Ivor Cutler's final album for Virgin Records, 1976's Jammy Smears, is one of the best releases of his career. Kicking off with the jazzy piano tune "Bicarbonate of Chicken," a funny and bizarre dialogue with a waiter, the album runs through 31 brief songs, poems, and surreal short stories like the hilarious "Big Jim." About evenly split between recitations and songs like the catchy shaggy dog story "Barabadabada" and the oddly philosophical "Everybody Got," Jammy Smears features more of Cutler's piano playing than any of his albums other than 1967's jazz trio album Ludo. His trademark droning harmonium makes only a small handful of appearances. As on its predecessor, 1975's Velvet Donkey, Cutler's friend Phyllis April King reads five of her own poems and a short story, "The Wasted Call," on Jammy Smears, all of them based on life in and around a cottage in Dorset. Because most of Cutler's pieces this time out share the rural theme, with an episode of his ongoing Life in a Scotch Sitting Room, Volume Two centered around a family walk in the country and several poems and stories about birds, bugs, and other wildlife, King's contributions are much more smoothly integrated with the whole than they had been on Velvet Donkey. Cutler's usual morbid obsessions crop up infrequently, making Jammy Smears one of his sunniest and most playful albums.

01 Bicarbonate of Chicken
02 Filcombe Cottage, Dorset
03 Squeeze Bees
04 The Turn
05 Life in a Scotch Sitting Room, Volume Two, Episode Eleven
06 A Linnett
07 Jumping and Pecking
08 The Other Half
09 Beautiful Cosmos
10 The Path
11 Barabadabada
12 Big Jim
13 In the Chestnut Tree
14 Dust
15 Rubber Toy
16 Unexpected Join
17 A Wooden Tree
18 When I Stand on an Open Cart
19 High Is the Wind
20 The Surly Buddy
21 Pearly-Winged Fly
22 Garden Path at Filcombe
23 Paddington Town
24 Cage of Small Birds
25 Life in a Scotch Sitting Room, Vol. 2 EP.6
26 Irk Cutler 3:09
27 Lemon Flower
28 Red Admiral
29 Everybody Got
30 The Wasted Call
31 Wasted Call

thanks to JIM!

9 comments:

marram62 said...

http://rapidshare.com/files/371321299/Jammy_Smears.rar

Miles said...

This sounds interesting. I don't know much about Ivar Cutler, but perhaps this will be a good place to start. Thanks for the introduction.

Puzzle said...

Thankyouthankyouthankyouthankyou

Can we please get said Velvet Donkey next? Please?

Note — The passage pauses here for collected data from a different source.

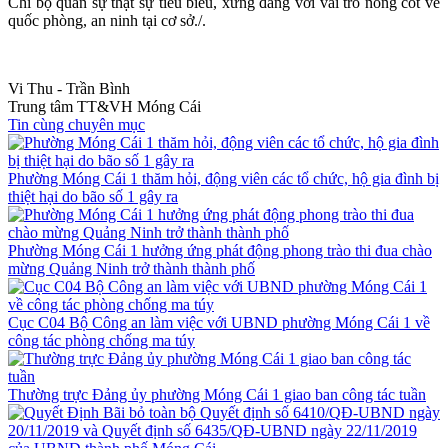
Chi bộ quân sự thật sự tiêu biểu, xứng đáng với vai trò nòng cốt về
quốc phòng, an ninh tại cơ sở./.
Vi Thu - Trần Bình
Trung tâm TT&VH Móng Cái
Tin cùng chuyên mục
Phường Móng Cái 1 thăm hỏi, động viên các tổ chức, hộ gia đình bị
thiệt hại do bão số 1 gây ra
Phường Móng Cái 1 hưởng ứng phát động phong trào thi đua chào
mừng Quảng Ninh trở thành thành phố
Cục C04 Bộ Công an làm việc với UBND phường Móng Cái 1 về
công tác phòng chống ma túy
Thường trực Đảng ủy phường Móng Cái 1 giao ban công tác tuần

Even if we can't, thank you for this extremely yummy public service you've done.

marram62 said...

i show up now and then and say what i wanna say and then, POOF! i'm gone...THANK YOU! is what i wanna say to all the groovy people who show up here and be all like, groovy and cool and diggin' it. you are all WELCOME!

PETER said...

AYE
MR CUTLER (AS HE ALWAYS LIKED TO BE KNOWN)
RIP
'GRATS FOR TEA!'

edlorado said...

thanks very much for the album!

kinabalu said...

Would be nice to have the "Life in a Scotch sitting room" on this blog. Not for my sake, I have it, but for those who'd like a comprehensive view of Mr. Cutler. I do remember the excerpts from John Peel's programme on the Beeb.

buy abilify said...

Awesome post! please keep up the great work i would love to hear more like this.